In the image, (which is the cover of the book), instead of singing and playing his lyre to connect with his love, Orpheus disconnects with noise-canceling headphones.” – Mack Hagood

Critics are making noise about "Hush"

Cover of Hush

Mack Hagood discovers that our feelings dictate our use of sound.

By Carole Johnson, university news and communications

The noise is positive for Hush: Media and Sonic Self-Control, a new book by Miami University’s Mack Hagood.

The book’s focus is on how we use sound to change our environment. At its basic structure, sound can help us gain control, feel safe, create calm and perform productive work, according to Hagood, the Robert H. and Nancy J. Blayney Associate Professor of Comparative Media Studies.

Wanting to understand the role sound plays in how we connect or disconnect from today’s world, Hagood studied “orphic media” — a term he invented to describe apps, white noisemakers, noise-canceling headphones and other forms of technology used to create comfort.

“I wanted to highlight that the use of sound is not always conscious or intentional but more about how we are feeling,” he said.

His grandmother, for instance, slept with the television on after his grandfather died.

“It wasn’t informing her or even entertaining her. It was all about the light and the sound and people’s voices. She was all alone and it filled that space and made her feel safe,” he said.

Mack Hagood

Think of that all-so-wonderful sound of ocean waves breaking against a soft, sandy beach. For many, that can relieve stress. Enter in modern technology and one can have that sound anytime, anywhere.

Prior to our modern technologies, sound was sometimes a tool used to control people by those who had money and power. For instance, Hagood said church bells signaled it was time for worship or that it was time to come in from the fields.

Cue Muzak.

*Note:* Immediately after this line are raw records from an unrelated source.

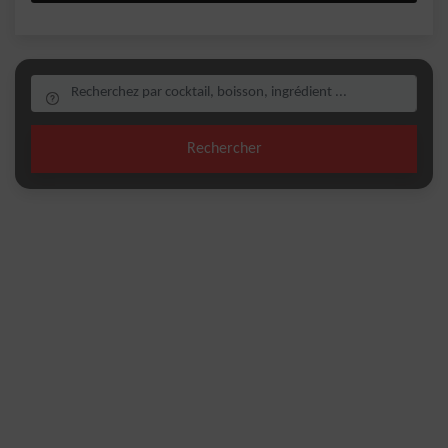
Rechercher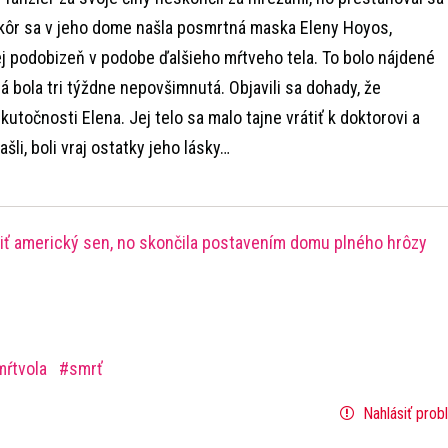
skôr sa v jeho dome našla posmrtná maska Eleny Hoyos,
jej podobizeň v podobe ďalšieho mŕtveho tela. To bolo nájdené
rá bola tri týždne nepovšimnutá. Objavili sa dohady, že
utočnosti Elena. Jej telo sa malo tajne vrátiť k doktorovi a
šli, boli vraj ostatky jeho lásky…
niť americký sen, no skončila postavením domu plného hrôzy
mŕtvola
smrť
Nahlásiť prob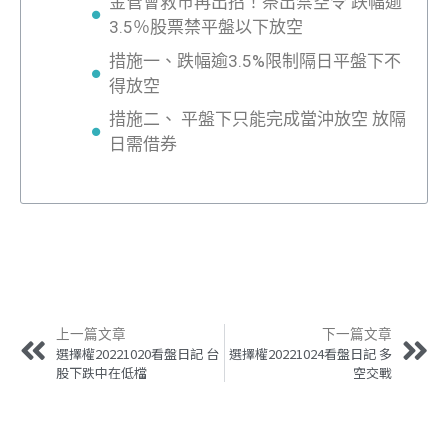
金管會救市再出招！祭出禁空令 跌幅逾
3.5％股票禁平盤以下放空
措施一、跌幅逾3.5%限制隔日平盤下不
得放空
措施二、 平盤下只能完成當沖放空 放隔
日需借券
上一篇文章
下一篇文章
選擇權20221020看盤日記 台
選擇權20221024看盤日記 多
股下跌中在低檔
空交戰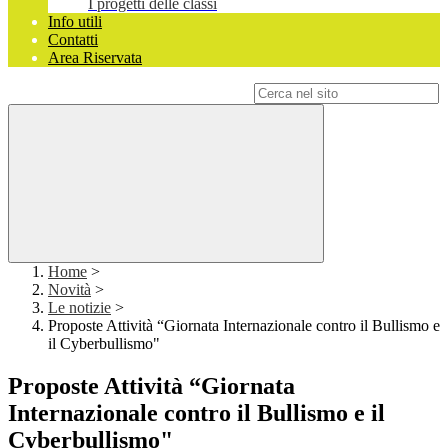
I progetti delle classi
Info utili
Contatti
Area Riservata
Campo di ricerca per le pagine del sito
Home
>
Novità
>
Le notizie
>
Proposte Attività “Giornata Internazionale contro il Bullismo e
il Cyberbullismo"
Proposte Attività “Giornata
Internazionale contro il Bullismo e il
Cyberbullismo"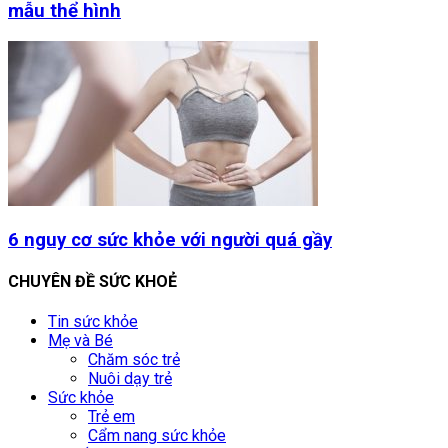
mẫu thể hình
6 nguy cơ sức khỏe với người quá gầy
CHUYÊN ĐỀ SỨC KHOẺ
Tin sức khỏe
Mẹ và Bé
Chăm sóc trẻ
Nuôi dạy trẻ
Sức khỏe
Trẻ em
Cẩm nang sức khỏe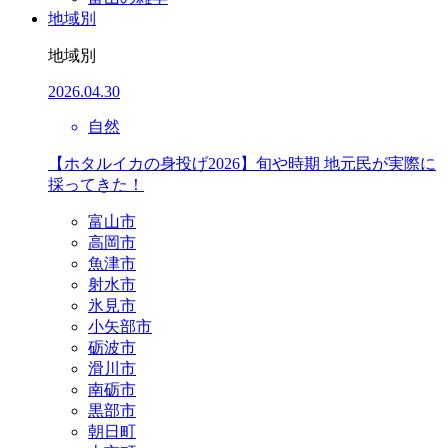
地域別
地域別
2026.04.30
自然
【ホタルイカの身投げ2026】旬や時期 地元民が実際に
採ってきた！
富山市
高岡市
魚津市
射水市
氷見市
小矢部市
砺波市
滑川市
南砺市
黒部市
朝日町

While listening to comforting music helped workers be more productive, it was also used to entice shoppers to spend more money.

Personal listening devices gave us individual power

But with the inventions of personal listening devices, the power dynamic changed. Enter “the Walkman, a big moment in history where now an individual had control of sound,” he said. “A person can decide, ‘Do I want to communicate with others or lose myself in the music I choose?’”

And yet, at what cost is our control? Hagood observes that the same culture that invented these devices to provide peace, succumbs to capitalism’s siren call.

“Invention and consumerism make more noise, feeding into each other, and what was meant to control becomes out of control. There is never enough control,” he said.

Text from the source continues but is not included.